DATA EXTRACT —

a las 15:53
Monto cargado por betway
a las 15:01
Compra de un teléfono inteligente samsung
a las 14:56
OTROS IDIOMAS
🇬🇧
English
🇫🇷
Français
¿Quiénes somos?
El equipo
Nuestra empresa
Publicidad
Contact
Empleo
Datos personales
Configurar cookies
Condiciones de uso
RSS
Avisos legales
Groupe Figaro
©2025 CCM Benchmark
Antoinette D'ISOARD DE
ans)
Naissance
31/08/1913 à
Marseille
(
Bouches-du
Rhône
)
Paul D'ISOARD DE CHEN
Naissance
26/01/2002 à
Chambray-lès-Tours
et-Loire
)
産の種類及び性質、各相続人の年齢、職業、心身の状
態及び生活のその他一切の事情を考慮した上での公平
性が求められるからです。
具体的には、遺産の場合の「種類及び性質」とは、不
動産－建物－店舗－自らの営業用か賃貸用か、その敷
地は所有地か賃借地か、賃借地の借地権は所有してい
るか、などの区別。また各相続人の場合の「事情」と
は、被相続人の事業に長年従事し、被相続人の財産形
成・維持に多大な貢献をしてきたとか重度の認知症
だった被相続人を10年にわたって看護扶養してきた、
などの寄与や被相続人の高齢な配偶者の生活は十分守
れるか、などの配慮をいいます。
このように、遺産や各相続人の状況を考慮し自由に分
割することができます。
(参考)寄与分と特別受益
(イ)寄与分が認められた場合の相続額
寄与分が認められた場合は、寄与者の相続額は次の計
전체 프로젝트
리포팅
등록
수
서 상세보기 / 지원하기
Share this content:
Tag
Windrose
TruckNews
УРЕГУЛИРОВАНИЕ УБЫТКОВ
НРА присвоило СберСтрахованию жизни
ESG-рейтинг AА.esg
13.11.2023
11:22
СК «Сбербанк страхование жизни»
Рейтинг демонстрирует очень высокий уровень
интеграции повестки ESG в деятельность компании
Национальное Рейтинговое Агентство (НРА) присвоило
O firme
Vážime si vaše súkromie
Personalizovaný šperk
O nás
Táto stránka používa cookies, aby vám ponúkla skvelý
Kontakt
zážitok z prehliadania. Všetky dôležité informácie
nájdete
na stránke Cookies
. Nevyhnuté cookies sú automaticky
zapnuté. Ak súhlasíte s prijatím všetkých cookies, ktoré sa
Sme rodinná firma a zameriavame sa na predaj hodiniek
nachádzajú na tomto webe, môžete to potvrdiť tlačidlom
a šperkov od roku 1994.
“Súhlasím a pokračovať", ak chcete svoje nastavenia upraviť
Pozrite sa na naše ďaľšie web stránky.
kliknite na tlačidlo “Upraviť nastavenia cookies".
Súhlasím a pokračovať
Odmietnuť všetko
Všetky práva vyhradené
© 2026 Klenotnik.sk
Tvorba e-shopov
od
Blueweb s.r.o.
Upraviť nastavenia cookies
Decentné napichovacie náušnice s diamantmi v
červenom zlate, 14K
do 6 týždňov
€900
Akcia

WHAT THE EXERCISE ASKS —
The whole listing above is to be reproduced without any slip.

EXERCISE ANSWER —
a las 15:53
Monto cargado por betway
a las 15:01
Compra de un teléfono inteligente samsung
a las 14:56
OTROS IDIOMAS
🇬🇧
English
🇫🇷
Français
¿Quiénes somos?
El equipo
Nuestra empresa
Publicidad
Contact
Empleo
Datos personales
Configurar cookies
Condiciones de uso
RSS
Avisos legales
Groupe Figaro
©2025 CCM Benchmark
Antoinette D'ISOARD DE
ans)
Naissance
31/08/1913 à
Marseille
(
Bouches-du
Rhône
)
Paul D'ISOARD DE CHEN
Naissance
26/01/2002 à
Chambray-lès-Tours
et-Loire
)
産の種類及び性質、各相続人の年齢、職業、心身の状
態及び生活のその他一切の事情を考慮した上での公平
性が求められるからです。
具体的には、遺産の場合の「種類及び性質」とは、不
動産－建物－店舗－自らの営業用か賃貸用か、その敷
地は所有地か賃借地か、賃借地の借地権は所有してい
るか、などの区別。また各相続人の場合の「事情」と
は、被相続人の事業に長年従事し、被相続人の財産形
成・維持に多大な貢献をしてきたとか重度の認知症
だった被相続人を10年にわたって看護扶養してきた、
などの寄与や被相続人の高齢な配偶者の生活は十分守
れるか、などの配慮をいいます。
このように、遺産や各相続人の状況を考慮し自由に分
割することができます。
(参考)寄与分と特別受益
(イ)寄与分が認められた場合の相続額
寄与分が認められた場合は、寄与者の相続額は次の計
전체 프로젝트
리포팅
등록
수
서 상세보기 / 지원하기
Share this content:
Tag
Windrose
TruckNews
УРЕГУЛИРОВАНИЕ УБЫТКОВ
НРА присвоило СберСтрахованию жизни
ESG-рейтинг AА.esg
13.11.2023
11:22
СК «Сбербанк страхование жизни»
Рейтинг демонстрирует очень высокий уровень
интеграции повестки ESG в деятельность компании
Национальное Рейтинговое Агентство (НРА) присвоило
O firme
Vážime si vaše súkromie
Personalizovaný šperk
O nás
Táto stránka používa cookies, aby vám ponúkla skvelý
Kontakt
zážitok z prehliadania. Všetky dôležité informácie
nájdete
na stránke Cookies
. Nevyhnuté cookies sú automaticky
zapnuté. Ak súhlasíte s prijatím všetkých cookies, ktoré sa
Sme rodinná firma a zameriavame sa na predaj hodiniek
nachádzajú na tomto webe, môžete to potvrdiť tlačidlom
a šperkov od roku 1994.
“Súhlasím a pokračovať", ak chcete svoje nastavenia upraviť
Pozrite sa na naše ďaľšie web stránky.
kliknite na tlačidlo “Upraviť nastavenia cookies".
Súhlasím a pokračovať
Odmietnuť všetko
Všetky práva vyhradené
© 2026 Klenotnik.sk
Tvorba e-shopov
od
Blueweb s.r.o.
Upraviť nastavenia cookies
Decentné napichovacie náušnice s diamantmi v
červenom zlate, 14K
do 6 týždňov
€900
Akcia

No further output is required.